Lafontaine, seemingly unwilling to trust his feet, sat on the dirt of the mound. “What do you mean?”
 

“I have the ability to manipulate energy. At first, it was just a neat trick. Reginald said I could tell the future. But of course I couldn’t tell the future. I made it up. I told the angels — do you know about the vampire angels? — that I knew a war was coming and that Reginald would lead a great change in the vampires of the world. The angels wanted to kill them all. But I think we showed them another way things could unfold, though we got lucky in that they couldn’t tell I was bluffing. But the thing is, I
wasn’t
bluffing; I just didn’t know it. Soon after I realized I could make computers do things. Anything electronic. I could push signals anywhere I wanted. I could float into the most secure computers. My hands would make this neat blue lightning. But what I realized, once I put two and two together with the way I could change my body as I needed, was that I had been healing myself all along. It was mind over matter, very literally. I was surrounded by vampires. I always wanted to be one. So my body
made
me one — or at least, half of one.”
 

“How?’ said Lafontaine.
 

Reginald stepped in, putting what Lafontaine had told him together with what he’d just learned from the codex’s final piece. “It’s not just a virus,” he said. “It’s a
retro
virus.”
 

“V? You mean it’s…?”
 

Reginald nodded. “It’s part of you, yes. In vampires, it makes us what we are. But in humans, it’s dormant. Unless, of course —” He gestured to Claire. “— you can manipulate your own body through force of will.”

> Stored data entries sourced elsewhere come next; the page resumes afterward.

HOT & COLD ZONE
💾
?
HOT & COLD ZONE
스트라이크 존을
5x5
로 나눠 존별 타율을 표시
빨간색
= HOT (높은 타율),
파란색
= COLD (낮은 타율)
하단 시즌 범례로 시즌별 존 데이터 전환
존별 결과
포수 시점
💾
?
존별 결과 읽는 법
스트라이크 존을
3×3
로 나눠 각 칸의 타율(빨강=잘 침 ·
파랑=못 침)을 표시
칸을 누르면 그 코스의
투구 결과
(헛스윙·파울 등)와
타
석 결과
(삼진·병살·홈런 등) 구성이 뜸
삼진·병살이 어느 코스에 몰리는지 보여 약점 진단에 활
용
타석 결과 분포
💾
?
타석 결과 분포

“Or desire,” Claire added. She resituated herself on the chair, crossing her arms over the backrest. “What I’ve realized about vampire blood, now that my veins are full of it, is that it’s conscious. It’s not just a bunch of machinery. It holds memories and desires, and all of those things are passed from maker to progeny. That’s why Reginald can access it within himself, and how he was able to put together an ancient puzzle. But for me, I didn’t realize that I’d woken up those genes before being turned. I just knew that I was manifesting vampire traits. I got cold. I aged slowly. I was somewhat faster than normal, somewhat stronger than normal. I didn’t get sick, and when I got cut, it healed quickly. It was my ability to change my body combining with the awakening consciousness of my vampire blood.”

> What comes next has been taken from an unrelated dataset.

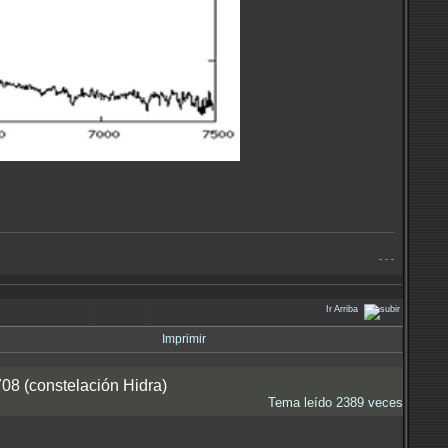
- - -
Ir Arriba
Imprimir
8 (constelación Hidra)
Tema leído 2389 veces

Nikki squatted beside her, and Reginald was touched to see how motherly the gesture was. Nikki had been on the planet for 79 years to Claire’s 51, but right now they looked the same age. They’d outgrown their mother-daughter appearance in the past years, but the bond had never left Nikki’s heart.
 

“How did you have vampire blood?” she asked. “Were you bitten?”
 

“My mother had it,” she said.
 

“Was she bitten before the time that almost killed her?”
 

“No. Her mother and father had it.”
 

Nikki looked at Reginald.

“This is what I found when I completed the codex,” said Reginald, looking alternately at Nikki and Lafontaine. “The virus is copied into the DNA of human hosts when they’re bitten. It’s like how a mosquito sort of backwashes into you when it bites you, and why infected mosquitos can spread diseases like West Nile and malaria. You don’t turn, but the virus is still there, and it’s copied down the line, from parent to child.”